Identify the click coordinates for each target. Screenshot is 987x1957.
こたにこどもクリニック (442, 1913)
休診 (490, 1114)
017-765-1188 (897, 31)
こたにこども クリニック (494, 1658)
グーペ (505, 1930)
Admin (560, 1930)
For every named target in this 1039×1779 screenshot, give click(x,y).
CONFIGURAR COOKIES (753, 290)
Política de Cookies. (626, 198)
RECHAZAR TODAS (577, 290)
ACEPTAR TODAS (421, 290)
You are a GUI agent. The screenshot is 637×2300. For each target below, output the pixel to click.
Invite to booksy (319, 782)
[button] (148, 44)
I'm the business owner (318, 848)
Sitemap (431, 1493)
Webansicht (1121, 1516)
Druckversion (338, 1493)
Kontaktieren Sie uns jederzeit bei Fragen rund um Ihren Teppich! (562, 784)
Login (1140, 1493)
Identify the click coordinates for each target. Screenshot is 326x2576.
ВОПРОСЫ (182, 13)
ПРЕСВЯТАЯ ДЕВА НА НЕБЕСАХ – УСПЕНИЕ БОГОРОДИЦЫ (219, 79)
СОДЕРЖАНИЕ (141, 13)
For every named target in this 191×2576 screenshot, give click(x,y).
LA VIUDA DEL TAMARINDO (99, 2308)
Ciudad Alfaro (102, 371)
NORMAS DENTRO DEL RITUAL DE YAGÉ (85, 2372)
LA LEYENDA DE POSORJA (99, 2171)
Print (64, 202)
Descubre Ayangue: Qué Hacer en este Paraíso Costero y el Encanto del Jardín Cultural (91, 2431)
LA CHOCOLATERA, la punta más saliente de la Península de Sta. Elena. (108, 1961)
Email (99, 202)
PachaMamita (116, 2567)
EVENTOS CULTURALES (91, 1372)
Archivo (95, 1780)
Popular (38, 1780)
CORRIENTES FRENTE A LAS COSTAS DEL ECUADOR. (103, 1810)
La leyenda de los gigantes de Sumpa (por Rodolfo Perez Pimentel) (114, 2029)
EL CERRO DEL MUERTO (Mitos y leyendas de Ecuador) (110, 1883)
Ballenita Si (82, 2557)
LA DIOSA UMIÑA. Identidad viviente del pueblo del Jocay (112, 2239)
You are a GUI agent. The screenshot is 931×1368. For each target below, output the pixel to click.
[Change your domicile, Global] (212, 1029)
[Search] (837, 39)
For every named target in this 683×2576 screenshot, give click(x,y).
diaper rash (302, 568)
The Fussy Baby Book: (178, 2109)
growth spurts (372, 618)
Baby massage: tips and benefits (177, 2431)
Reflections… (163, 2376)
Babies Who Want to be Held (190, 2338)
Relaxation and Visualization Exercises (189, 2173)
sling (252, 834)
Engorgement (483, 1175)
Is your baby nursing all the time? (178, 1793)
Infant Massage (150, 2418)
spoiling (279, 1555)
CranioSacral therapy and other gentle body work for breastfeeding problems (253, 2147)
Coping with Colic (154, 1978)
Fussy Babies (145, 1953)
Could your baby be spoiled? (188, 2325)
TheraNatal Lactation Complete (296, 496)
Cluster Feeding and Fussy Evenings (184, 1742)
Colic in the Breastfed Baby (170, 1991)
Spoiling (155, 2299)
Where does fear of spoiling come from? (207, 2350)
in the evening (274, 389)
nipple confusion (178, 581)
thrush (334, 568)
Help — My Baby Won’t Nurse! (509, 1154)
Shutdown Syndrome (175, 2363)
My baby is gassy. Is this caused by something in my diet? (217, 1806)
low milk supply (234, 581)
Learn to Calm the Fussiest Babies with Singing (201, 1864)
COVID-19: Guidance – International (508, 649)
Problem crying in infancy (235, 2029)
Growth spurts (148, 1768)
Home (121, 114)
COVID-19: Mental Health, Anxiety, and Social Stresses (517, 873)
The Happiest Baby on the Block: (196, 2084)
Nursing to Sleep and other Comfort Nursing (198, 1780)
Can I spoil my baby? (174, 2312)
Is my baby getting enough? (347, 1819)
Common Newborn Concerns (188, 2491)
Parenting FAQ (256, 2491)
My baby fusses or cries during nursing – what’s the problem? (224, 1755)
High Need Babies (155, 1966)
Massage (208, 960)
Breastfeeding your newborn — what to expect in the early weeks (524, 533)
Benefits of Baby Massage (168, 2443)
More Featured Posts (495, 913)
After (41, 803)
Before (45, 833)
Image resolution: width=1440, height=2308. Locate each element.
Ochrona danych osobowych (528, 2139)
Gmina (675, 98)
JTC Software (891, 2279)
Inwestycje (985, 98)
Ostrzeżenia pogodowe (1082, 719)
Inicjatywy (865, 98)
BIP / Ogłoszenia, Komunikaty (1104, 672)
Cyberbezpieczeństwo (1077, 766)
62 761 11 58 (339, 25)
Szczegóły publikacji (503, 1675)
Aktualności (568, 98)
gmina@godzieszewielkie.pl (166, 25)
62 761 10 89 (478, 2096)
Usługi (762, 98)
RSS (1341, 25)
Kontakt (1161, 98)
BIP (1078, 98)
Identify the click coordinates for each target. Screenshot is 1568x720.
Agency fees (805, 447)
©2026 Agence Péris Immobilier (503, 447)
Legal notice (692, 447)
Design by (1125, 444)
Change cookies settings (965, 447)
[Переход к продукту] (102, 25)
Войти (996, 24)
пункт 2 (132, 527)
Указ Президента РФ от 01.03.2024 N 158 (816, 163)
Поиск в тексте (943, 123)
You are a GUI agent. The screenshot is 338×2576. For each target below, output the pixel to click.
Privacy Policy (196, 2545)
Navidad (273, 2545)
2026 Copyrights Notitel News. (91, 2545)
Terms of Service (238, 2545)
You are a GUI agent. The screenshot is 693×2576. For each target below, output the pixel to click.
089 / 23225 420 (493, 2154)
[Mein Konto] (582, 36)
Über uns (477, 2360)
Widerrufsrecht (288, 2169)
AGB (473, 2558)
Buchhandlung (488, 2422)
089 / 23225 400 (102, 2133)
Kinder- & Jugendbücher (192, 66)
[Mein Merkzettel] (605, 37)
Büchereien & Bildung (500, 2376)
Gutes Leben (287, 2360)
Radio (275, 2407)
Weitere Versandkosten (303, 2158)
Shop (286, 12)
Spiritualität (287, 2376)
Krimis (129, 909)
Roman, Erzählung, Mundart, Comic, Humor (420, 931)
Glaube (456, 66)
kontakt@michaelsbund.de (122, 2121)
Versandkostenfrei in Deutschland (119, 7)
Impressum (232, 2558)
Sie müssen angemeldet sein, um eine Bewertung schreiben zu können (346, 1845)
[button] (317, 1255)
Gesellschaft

= = =

▶ **WHAT THE TASK REQUIRES**
Each line above from the one with "EVENTOS CULTURALES (91, 1372)" up to and including the one with "growth spurts (372, 618)" must be set down exactly, and no line outside that span may appear.

▶ **RESPONSE TO THE TASK**
EVENTOS CULTURALES (91, 1372)
Archivo (95, 1780)
Popular (38, 1780)
CORRIENTES FRENTE A LAS COSTAS DEL ECUADOR. (103, 1810)
La leyenda de los gigantes de Sumpa (por Rodolfo Perez Pimentel) (114, 2029)
EL CERRO DEL MUERTO (Mitos y leyendas de Ecuador) (110, 1883)
Ballenita Si (82, 2557)
LA DIOSA UMIÑA. Identidad viviente del pueblo del Jocay (112, 2239)
You are a GUI agent. The screenshot is 931×1368. For each target below, output the pixel to click.
[Change your domicile, Global] (212, 1029)
[Search] (837, 39)
For every named target in this 683×2576 screenshot, give click(x,y).
diaper rash (302, 568)
The Fussy Baby Book: (178, 2109)
growth spurts (372, 618)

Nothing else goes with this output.